Разумеется, это создаёт огромные проблемы в ходе планирования установления межпланетных сообщений. Возможно, что лишь на переходной стадии, свойственной нашему виду, и то лишь на коротком этапе его развития, у нас вообще возникает какое-то ощущение потребности куда-то добраться и что-то исследовать. Это та склонность, которая характеризует наш прогресс. И если другие существа нашли определённую среду обитания и приспособились к ней, человечество столкнулось с вызовом в виде новых горизонтов и постоянно стремилось к ним, будь то на кораблях из стволов папируса, на плотах из бальсового дерева, на парусных судах, самолётах или межпланетных ракетах.
Сейчас, начиная проникаться необъятностью Вселенной, мы чувствуем себя запертыми в одиночестве в её дальнем уголке на нашей крохотной планете. Но для того, чтобы установились межпланетные сообщения, нам, вероятно, нужно будет ловить редкий шанс того, что в другом мире появился другой биологический вид, который достигнет нашей стадии развития примерно в то же время, что и мы сами, или, скорее, в то время, за которое позволило бы добраться до них то расстояние, которое нужно преодолеть. Не исключено — более того, вполне вероятно, — что такие миры существуют на просторах Вселенной.
Куда же
Супермозг Homo neocorticus, как мы уже говорили, не обязательно должен быть заметно крупнее нашего, чтобы породить разум совершенно иного качества. Однако для того, чтобы это изменение случилось, он должен несколько превосходить наш как по количеству своих нейронов, так и по количеству соединений аксонов и дендритов между ними — и, следовательно, в определённой степени по абсолютной массе.
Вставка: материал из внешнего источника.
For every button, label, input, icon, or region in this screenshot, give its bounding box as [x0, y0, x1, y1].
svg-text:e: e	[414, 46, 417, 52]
На материале уже работающей лаборатории, которая находится у нас на Земле, мы можем наблюдать, как при переходе от мозга обезьяньего образца к человеческому, прежде всего, в более полной мере используются возможности мозга меньшего размера. Например, у австралопитеков — так называемых обезьянолюдей — размеры мозга были не больше, чем у современных человекообразных обезьян, однако они изготавливали примитивные орудия труда и на протяжении долгих веков делали первые шаги к человеческому образу жизни ещё до того, как условия окружающей среды потребовали ещё большего развития интеллекта. Лишь после этого появились виды с более крупным мозгом. Если же брать нас самих, представителей нашего собственного вида, то мы вполне наслышаны о заметной разнице в работе мозга на всём пути от тупого до среднего, очень умного и гениального, хотя объективно все эти мозги обладают одинаковыми размерами и потенциально способны работать наравне с мозгами гения.
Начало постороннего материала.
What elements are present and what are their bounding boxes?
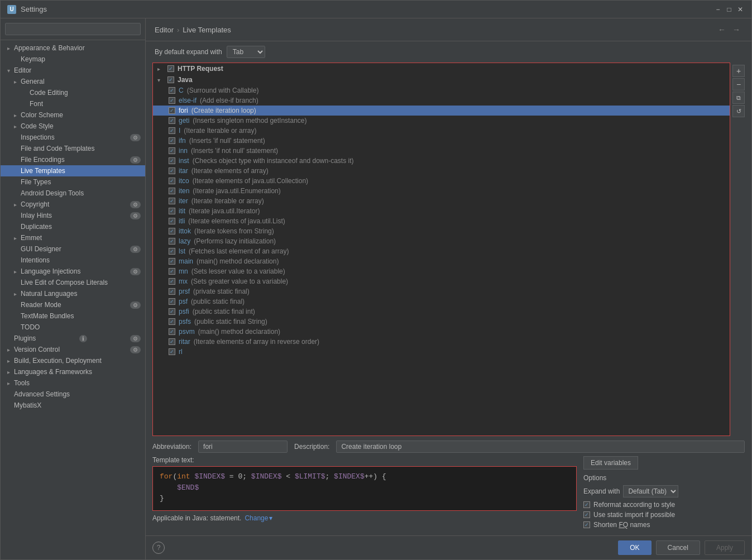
edit-variables-button[interactable]: Edit variables bbox=[583, 456, 638, 470]
sidebar-item-languages-frameworks[interactable]: Languages & Frameworks bbox=[1, 366, 145, 377]
item-checkbox[interactable] bbox=[169, 167, 175, 174]
template-item-psfs[interactable]: psfs (public static final String) bbox=[153, 317, 730, 327]
description-input[interactable] bbox=[336, 441, 745, 453]
sidebar-item-intentions[interactable]: Intentions bbox=[1, 255, 145, 266]
template-item-itco[interactable]: itco (Iterate elements of java.util.Coll… bbox=[153, 176, 730, 186]
item-checkbox[interactable] bbox=[169, 338, 175, 345]
template-item-c[interactable]: C (Surround with Callable) bbox=[153, 85, 730, 95]
sidebar-item-plugins[interactable]: Plugins ℹ ⚙ bbox=[1, 333, 145, 344]
item-checkbox[interactable] bbox=[169, 298, 175, 305]
sidebar-item-file-types[interactable]: File Types bbox=[1, 176, 145, 188]
template-item-psvm[interactable]: psvm (main() method declaration) bbox=[153, 327, 730, 337]
copy-template-button[interactable]: ⧉ bbox=[732, 92, 745, 104]
item-checkbox[interactable] bbox=[169, 288, 175, 295]
template-item-mx[interactable]: mx (Sets greater value to a variable) bbox=[153, 276, 730, 286]
template-item-prsf[interactable]: prsf (private static final) bbox=[153, 286, 730, 296]
sidebar-item-language-injections[interactable]: Language Injections ⚙ bbox=[1, 266, 145, 277]
options-expand-with-select[interactable]: Default (Tab) Tab Enter Space bbox=[623, 485, 678, 497]
maximize-button[interactable]: □ bbox=[725, 5, 734, 14]
item-checkbox[interactable] bbox=[169, 198, 175, 204]
sidebar-item-version-control[interactable]: Version Control ⚙ bbox=[1, 344, 145, 355]
group-header-java[interactable]: ▾ Java bbox=[153, 74, 730, 85]
abbreviation-input[interactable] bbox=[198, 441, 288, 453]
add-template-button[interactable]: + bbox=[732, 65, 745, 77]
group-checkbox-java[interactable] bbox=[167, 76, 174, 83]
sidebar-item-general[interactable]: General bbox=[1, 76, 145, 87]
sidebar-item-emmet[interactable]: Emmet bbox=[1, 232, 145, 243]
sidebar-item-inlay-hints[interactable]: Inlay Hints ⚙ bbox=[1, 210, 145, 221]
item-checkbox[interactable] bbox=[169, 157, 175, 164]
template-item-rl[interactable]: rl bbox=[153, 347, 730, 357]
sidebar-item-live-templates[interactable]: Live Templates bbox=[1, 165, 145, 176]
item-checkbox[interactable] bbox=[169, 147, 175, 154]
change-link[interactable]: Change ▾ bbox=[245, 514, 272, 522]
item-checkbox[interactable] bbox=[169, 127, 175, 134]
item-checkbox[interactable] bbox=[169, 208, 175, 214]
template-item-inn[interactable]: inn (Inserts 'if not null' statement) bbox=[153, 146, 730, 156]
template-item-iter[interactable]: iter (Iterate Iterable or array) bbox=[153, 196, 730, 206]
help-button[interactable]: ? bbox=[152, 542, 165, 554]
item-checkbox[interactable] bbox=[169, 278, 175, 285]
sidebar-item-build[interactable]: Build, Execution, Deployment bbox=[1, 355, 145, 366]
sidebar-item-code-style[interactable]: Code Style bbox=[1, 121, 145, 132]
item-checkbox[interactable] bbox=[169, 318, 175, 325]
template-item-lst[interactable]: lst (Fetches last element of an array) bbox=[153, 246, 730, 256]
template-item-psfi[interactable]: psfi (public static final int) bbox=[153, 307, 730, 317]
template-item-lazy[interactable]: lazy (Performs lazy initialization) bbox=[153, 236, 730, 246]
cancel-button[interactable]: Cancel bbox=[656, 540, 700, 555]
template-item-psf[interactable]: psf (public static final) bbox=[153, 296, 730, 307]
sidebar-item-tools[interactable]: Tools bbox=[1, 377, 145, 389]
expand-with-select[interactable]: Tab Enter Space bbox=[227, 46, 265, 58]
item-checkbox[interactable] bbox=[169, 178, 175, 184]
sidebar-item-textmate-bundles[interactable]: TextMate Bundles bbox=[1, 310, 145, 322]
item-checkbox[interactable] bbox=[169, 137, 175, 144]
item-checkbox[interactable] bbox=[169, 308, 175, 315]
sidebar-item-file-encodings[interactable]: File Encodings ⚙ bbox=[1, 154, 145, 165]
sidebar-item-duplicates[interactable]: Duplicates bbox=[1, 221, 145, 232]
item-checkbox[interactable] bbox=[169, 348, 175, 355]
item-checkbox[interactable] bbox=[169, 328, 175, 335]
group-header-http[interactable]: ▸ HTTP Request bbox=[153, 63, 730, 74]
template-item-ritar[interactable]: ritar (Iterate elements of array in reve… bbox=[153, 337, 730, 347]
sidebar-item-code-editing[interactable]: Code Editing bbox=[1, 87, 145, 98]
sidebar-item-gui-designer[interactable]: GUI Designer ⚙ bbox=[1, 243, 145, 255]
template-item-main[interactable]: main (main() method declaration) bbox=[153, 256, 730, 266]
sidebar-item-todo[interactable]: TODO bbox=[1, 322, 145, 333]
item-checkbox[interactable] bbox=[169, 258, 175, 265]
close-button[interactable]: ✕ bbox=[736, 5, 745, 14]
apply-button[interactable]: Apply bbox=[705, 540, 745, 555]
template-item-fori[interactable]: fori (Create iteration loop) bbox=[153, 106, 730, 116]
item-checkbox[interactable] bbox=[169, 238, 175, 245]
template-item-inst[interactable]: inst (Checks object type with instanceof… bbox=[153, 156, 730, 166]
remove-template-button[interactable]: − bbox=[732, 78, 745, 90]
template-item-itli[interactable]: itli (Iterate elements of java.util.List… bbox=[153, 216, 730, 226]
template-item-itar[interactable]: itar (Iterate elements of array) bbox=[153, 166, 730, 176]
sidebar-item-reader-mode[interactable]: Reader Mode ⚙ bbox=[1, 299, 145, 310]
template-text-editor[interactable]: for(int $INDEX$ = 0; $INDEX$ < $LIMIT$; … bbox=[152, 466, 577, 511]
item-checkbox[interactable] bbox=[169, 218, 175, 224]
sidebar-item-font[interactable]: Font bbox=[1, 98, 145, 109]
item-checkbox[interactable] bbox=[169, 87, 175, 94]
sidebar-item-advanced-settings[interactable]: Advanced Settings bbox=[1, 389, 145, 400]
nav-forward-button[interactable]: → bbox=[730, 24, 743, 35]
shorten-fq-checkbox[interactable] bbox=[583, 521, 590, 528]
sidebar-item-inspections[interactable]: Inspections ⚙ bbox=[1, 132, 145, 143]
ok-button[interactable]: OK bbox=[618, 540, 651, 555]
reformat-checkbox[interactable] bbox=[583, 501, 590, 508]
search-input[interactable] bbox=[5, 23, 141, 35]
template-item-ifn[interactable]: ifn (Inserts 'if null' statement) bbox=[153, 136, 730, 146]
item-checkbox[interactable] bbox=[169, 228, 175, 234]
sidebar-item-appearance[interactable]: Appearance & Behavior bbox=[1, 42, 145, 54]
minimize-button[interactable]: − bbox=[713, 5, 722, 14]
item-checkbox[interactable] bbox=[169, 248, 175, 255]
template-item-geti[interactable]: geti (Inserts singleton method getInstan… bbox=[153, 116, 730, 126]
revert-template-button[interactable]: ↺ bbox=[732, 105, 745, 117]
template-item-I[interactable]: I (Iterate Iterable or array) bbox=[153, 126, 730, 136]
sidebar-item-android-design-tools[interactable]: Android Design Tools bbox=[1, 188, 145, 199]
template-item-mn[interactable]: mn (Sets lesser value to a variable) bbox=[153, 266, 730, 276]
nav-back-button[interactable]: ← bbox=[716, 24, 728, 35]
item-checkbox[interactable] bbox=[169, 97, 175, 104]
item-checkbox[interactable] bbox=[169, 188, 175, 194]
item-checkbox[interactable] bbox=[169, 268, 175, 275]
sidebar-item-keymap[interactable]: Keymap bbox=[1, 54, 145, 65]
Возможно, было бы полезно взглянуть на другой орган или систему органов, а не на мозг, чтобы понять, насколько далеко можно зайти в использовании того, что уже существует, прежде чем возникнет необходимость увеличивать размер ради повышения производительности. Например, мышцы доходяги весом 90 фунтов при рождении физически ничем не отличаются от мышц 200-фунтового штангиста, и обладают ровно таким же потенциалом для развития. Разница в итоге заключается в том, что тяжелоатлет использует свою мышечную силу в полной мере, тогда как доходяга не сумел этого сделать.
В этом отношении мозг ничем не отличается от любого другого органа. Его постоянное использование и тренировка способствуют улучшению работоспособности в нарастающем темпе. И поэтому мы должны представить себе обстоятельства, при которых требования, предъявляемые к возможностям человеческого мозга, будут способствовать полному использованию уже имеющихся в нашем распоряжении тканей — фактически, наступит такое время, когда тот, кого мы сейчас считаем «очень умным» или «гениальным», превратится в «среднего», — прежде чем придётся думать о каком-то увеличении размера ради обеспечения ещё больших способностей. Если мы сможем представить себе общество, в котором то, что мы в настоящее время считаем гениальностью, становится нормой интеллектуальной деятельности, и попытаемся представить себе гениев уже из этого общества, то сможем увидеть, каким будет первый шаг в сторону Homo neocorticus.